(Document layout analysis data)
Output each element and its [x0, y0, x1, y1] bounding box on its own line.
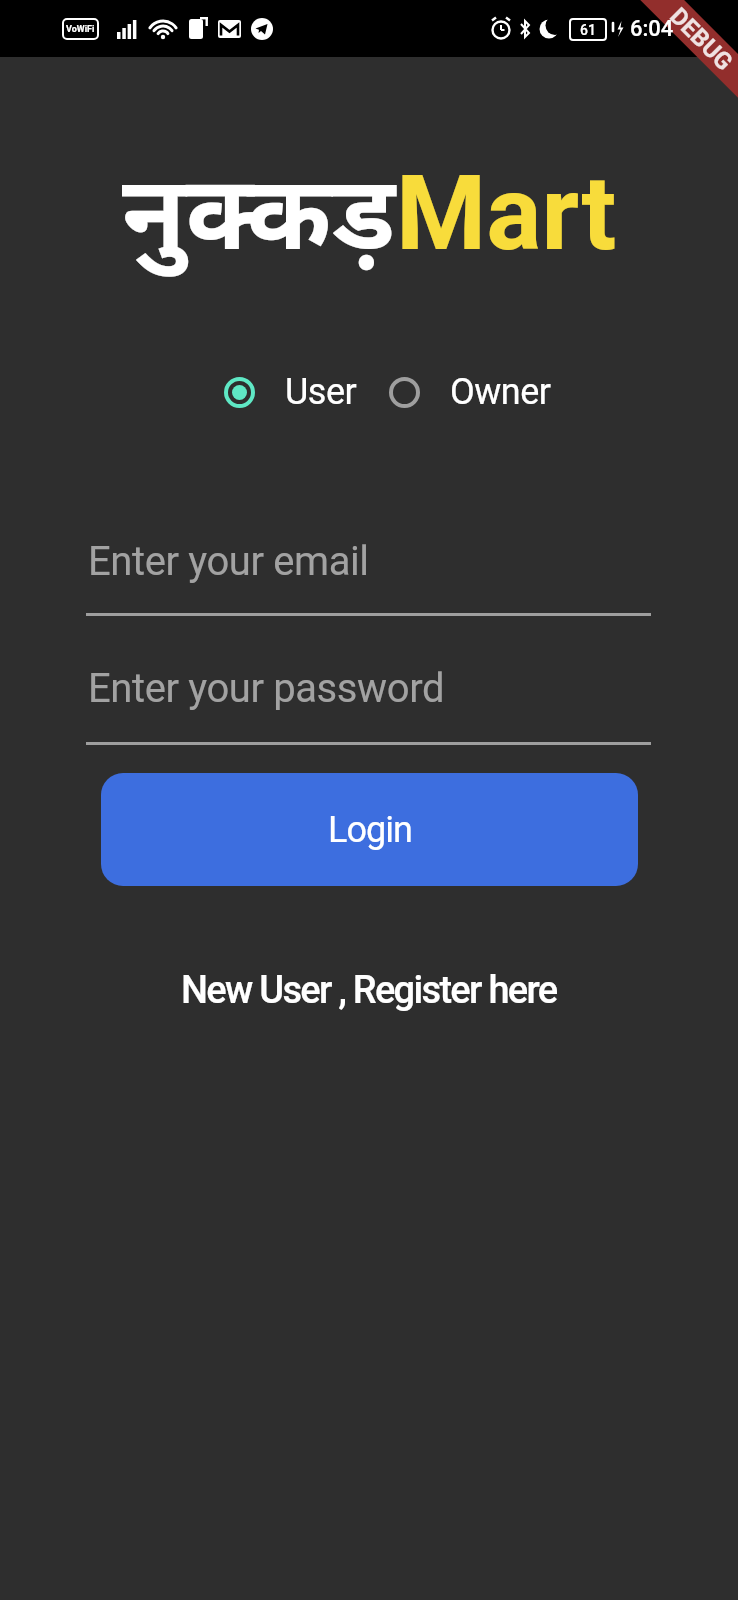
staticText: New User , Register here: [181, 968, 557, 1013]
staticText: नुक्कड़: [122, 139, 396, 279]
button[interactable]: Login: [101, 773, 638, 886]
staticText: Enter your email: [88, 538, 369, 585]
staticText: Mart: [396, 153, 617, 274]
button[interactable]: Enter your email: [88, 538, 369, 585]
staticText: VoWiFi: [66, 24, 95, 35]
staticText: Owner: [450, 371, 551, 413]
staticText: 6:04: [630, 16, 674, 42]
button[interactable]: Owner: [389, 371, 551, 413]
button[interactable]: User: [224, 371, 357, 413]
staticText: 61: [580, 22, 596, 38]
staticText: DEBUG: [664, 2, 738, 76]
button[interactable]: Enter your password: [88, 665, 445, 712]
staticText: Enter your password: [88, 665, 445, 712]
button[interactable]: New User , Register here: [181, 968, 557, 1013]
staticText: User: [285, 371, 357, 413]
staticText: Login: [328, 809, 412, 851]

▶ [INSTRUCTIONS FOR THE TASK]: Produce a word-for-word copy of the records, omitting all images.

▶ [ANSWER SECTION]:
Output each element and its [x0, y0, x1, y1] bounding box on its own line.
staticText: New User , Register here: [181, 968, 557, 1013]
staticText: नुक्कड़: [122, 139, 396, 279]
button[interactable]: Login: [101, 773, 638, 886]
staticText: Enter your email: [88, 538, 369, 585]
staticText: Mart: [396, 153, 617, 274]
button[interactable]: Enter your email: [88, 538, 369, 585]
staticText: VoWiFi: [66, 24, 95, 35]
staticText: Owner: [450, 371, 551, 413]
staticText: 6:04: [630, 16, 674, 42]
button[interactable]: Owner: [389, 371, 551, 413]
button[interactable]: User: [224, 371, 357, 413]
staticText: 61: [580, 22, 596, 38]
staticText: DEBUG: [664, 2, 738, 76]
button[interactable]: Enter your password: [88, 665, 445, 712]
staticText: Enter your password: [88, 665, 445, 712]
button[interactable]: New User , Register here: [181, 968, 557, 1013]
staticText: User: [285, 371, 357, 413]
staticText: Login: [328, 809, 412, 851]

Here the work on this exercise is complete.